- Exercise requirements: Using the records below, write out only the lines from the line containing "МВД России по" up to and including the line containing "vietnamarchi.vn", exactly, with no pictures.

======== Provided data

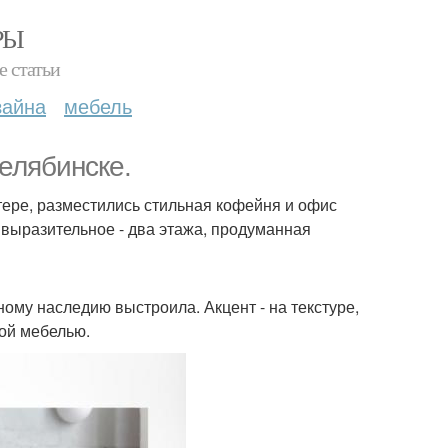
РЫ
е статьи
зайна
мебель
Челябинске.
тере, разместились стильная кофейня и офис
 выразительное - два этажа, продуманная
ому наследию выстроила. Акцент - на текстуре,
ой мебелью.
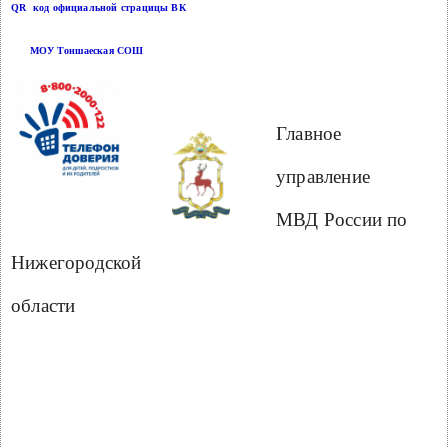
QR код официальной страцицы ВК
МОУ Тоншаеская СОШ
Главное
управление
МВД России по
Нижегородской
области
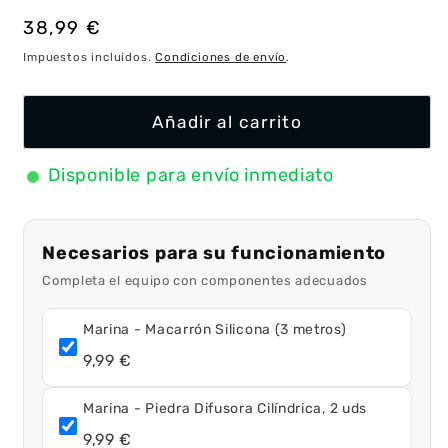
Precio
38,99 €
habitual
Impuestos incluidos.
Condiciones de envío
.
Añadir al carrito
Disponible para envío inmediato
Necesarios para su funcionamiento
Completa el equipo con componentes adecuados
Marina - Macarrón Silicona (3 metros)
9,99 €
Marina - Piedra Difusora Cilíndrica, 2 uds
9,99 €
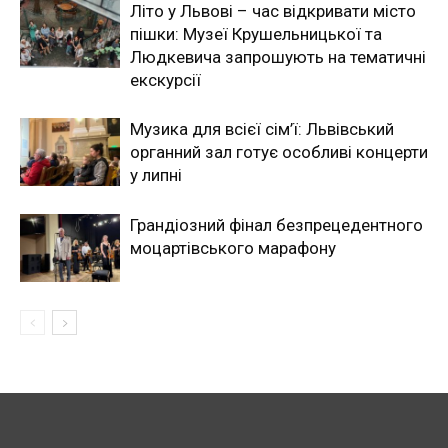
Літо у Львові – час відкривати місто
пішки: Музеї Крушельницької та
Людкевича запрошують на тематичні
екскурсії
Музика для всієї сім’ї: Львівський
органний зал готує особливі концерти
у липні
Грандіозний фінал безпрецедентного
моцартівського марафону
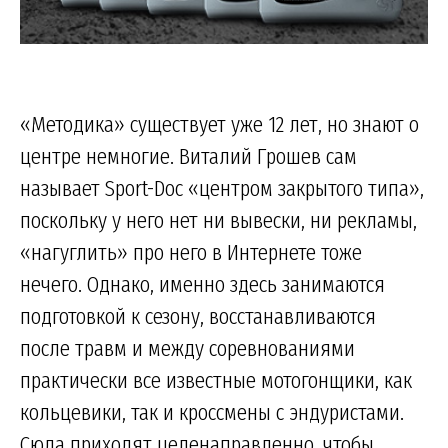
«Методика» существует уже 12 лет, но знают о
центре немногие. Виталий Грошев сам
называет Sport-Doc «центром закрытого типа»,
поскольку у него нет ни вывески, ни рекламы,
«нагуглить» про него в Интернете тоже
нечего. Однако, именно здесь занимаются
подготовкой к сезону, восстанавливаются
после травм и между соревнованиями
практически все известные мотогонщики, как
кольцевики, так и кроссмены с эндуристами.
Сюда приходят целенаправленно, чтобы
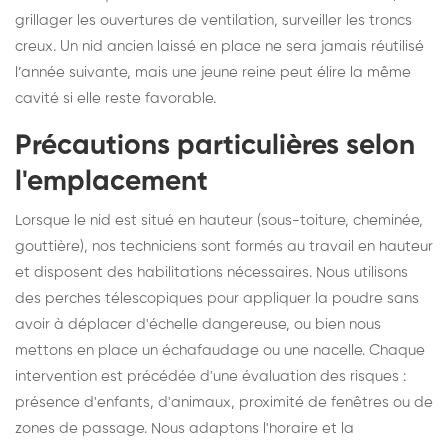
grillager les ouvertures de ventilation, surveiller les troncs
creux. Un nid ancien laissé en place ne sera jamais réutilisé
l’année suivante, mais une jeune reine peut élire la même
cavité si elle reste favorable.
Précautions particulières selon
l'emplacement
Lorsque le nid est situé en hauteur (sous-toiture, cheminée,
gouttière), nos techniciens sont formés au travail en hauteur
et disposent des habilitations nécessaires. Nous utilisons
des perches télescopiques pour appliquer la poudre sans
avoir à déplacer d'échelle dangereuse, ou bien nous
mettons en place un échafaudage ou une nacelle. Chaque
intervention est précédée d'une évaluation des risques :
présence d'enfants, d'animaux, proximité de fenêtres ou de
zones de passage. Nous adaptons l'horaire et la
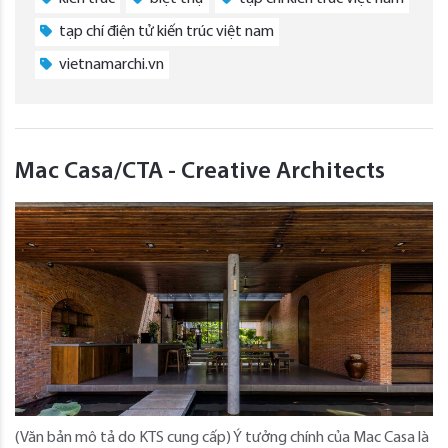
tạp chí điện tử kiến trúc việt nam
vietnamarchi.vn
Mac Casa/CTA - Creative Architects
(Văn bản mô tả do KTS cung cấp) Ý tưởng chính của Mac Casa là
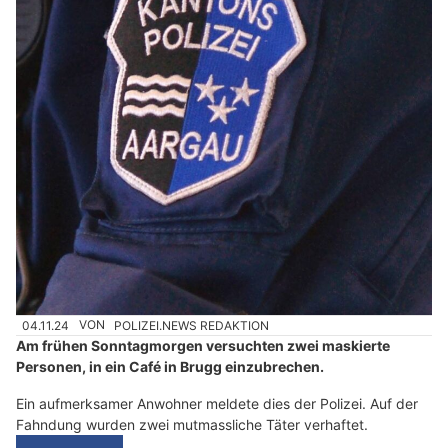
04.11.24
VON
POLIZEI.NEWS REDAKTION
Am frühen Sonntagmorgen versuchten zwei maskierte
Personen, in ein Café in Brugg einzubrechen.
Ein aufmerksamer Anwohner meldete dies der Polizei. Auf der
Fahndung wurden zwei mutmassliche Täter verhaftet.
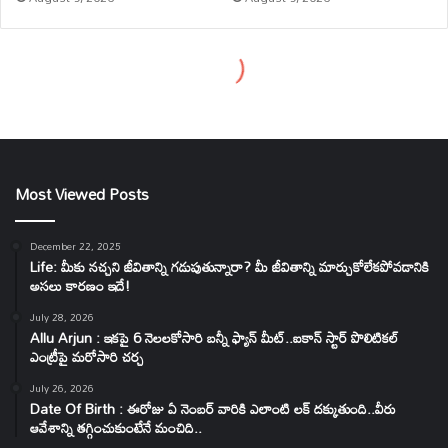
Most Viewed Posts
December 22, 2025
Life: మీకు నచ్చని జీవితాన్ని గడుపుతున్నారా? మీ జీవితాన్ని మార్చుకోలేకపోవడానికి
అసలు కారణం ఇదే!
July 28, 2026
Allu Arjun : ఇకపై 6 నెలలకోసారి బన్నీ ఫ్యాన్ మీట్..ఐకాన్ స్టార్ పొలిటికల్
ఎంట్రీపై మరోసారి చర్చ
July 26, 2026
Date Of Birth : ఈరోజు ఏ నెంబర్ వారికి ఎలాంటి లక్ దక్కుతుంది..వీరు
ఆవేశాన్ని తగ్గించుకుంటేనే మంచిది..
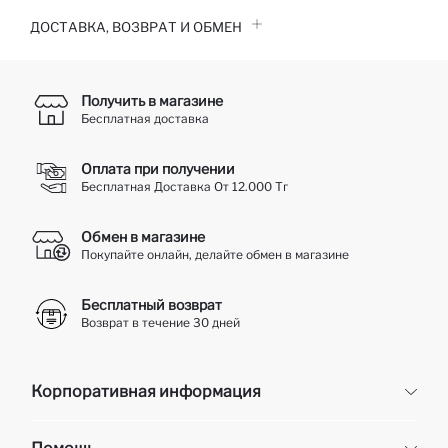
ДОСТАВКА, ВОЗВРАТ И ОБМЕН
Получить в магазине
Бесплатная доставка
Оплата при получении
Бесплатная Доставка От 12.000 Тг
Обмен в магазине
Покупайте онлайн, делайте обмен в магазине
Бесплатный возврат
Возврат в течение 30 дней
Корпоративная информация
Корпоративная информация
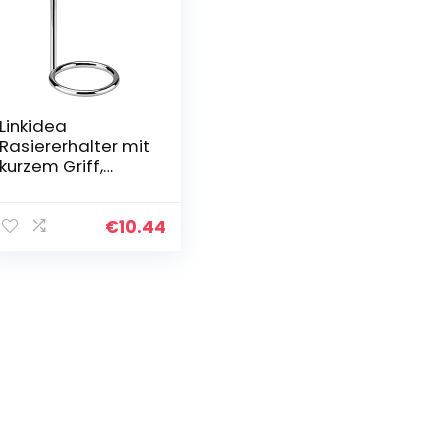
Linkidea
Rasiererhalter mit
kurzem Griff,
Edelstahl, Deluxe
Reise-
Rasiererhalter für
€
10.44
Herren, NUR
kompatibel mit
Rasierern mit
einem Griff von
weniger als 8,9
cm (Silber/Chrom
poliert)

================

- Reply to the task:
МВД России по
Нижегородской
области
Precio
38,99 €
habitual
Impuestos incluidos.
Condiciones de envío
.
Añadir al carrito
Disponible para envío inmediato
Necesarios para su funcionamiento
Completa el equipo con componentes adecuados
Marina - Macarrón Silicona (3 metros)
9,99 €
Marina - Piedra Difusora Cilíndrica, 2 uds
9,99 €
Літо у Львові – час відкривати місто
пішки: Музеї Крушельницької та
Людкевича запрошують на тематичні
екскурсії
Музика для всієї сім’ї: Львівський
органний зал готує особливі концерти
у липні
Грандіозний фінал безпрецедентного
моцартівського марафону
«Методика» существует уже 12 лет, но знают о
центре немногие. Виталий Грошев сам
называет Sport-Doc «центром закрытого типа»,
поскольку у него нет ни вывески, ни рекламы,
«нагуглить» про него в Интернете тоже
нечего. Однако, именно здесь занимаются
подготовкой к сезону, восстанавливаются
после травм и между соревнованиями
практически все известные мотогонщики, как
кольцевики, так и кроссмены с эндуристами.
Сюда приходят целенаправленно, чтобы
grillager les ouvertures de ventilation, surveiller les troncs
creux. Un nid ancien laissé en place ne sera jamais réutilisé
l’année suivante, mais une jeune reine peut élire la même
cavité si elle reste favorable.
Précautions particulières selon
l'emplacement
Lorsque le nid est situé en hauteur (sous-toiture, cheminée,
gouttière), nos techniciens sont formés au travail en hauteur
et disposent des habilitations nécessaires. Nous utilisons
des perches télescopiques pour appliquer la poudre sans
avoir à déplacer d'échelle dangereuse, ou bien nous
mettons en place un échafaudage ou une nacelle. Chaque
intervention est précédée d'une évaluation des risques :
présence d'enfants, d'animaux, proximité de fenêtres ou de
zones de passage. Nous adaptons l'horaire et la
tạp chí điện tử kiến trúc việt nam
vietnamarchi.vn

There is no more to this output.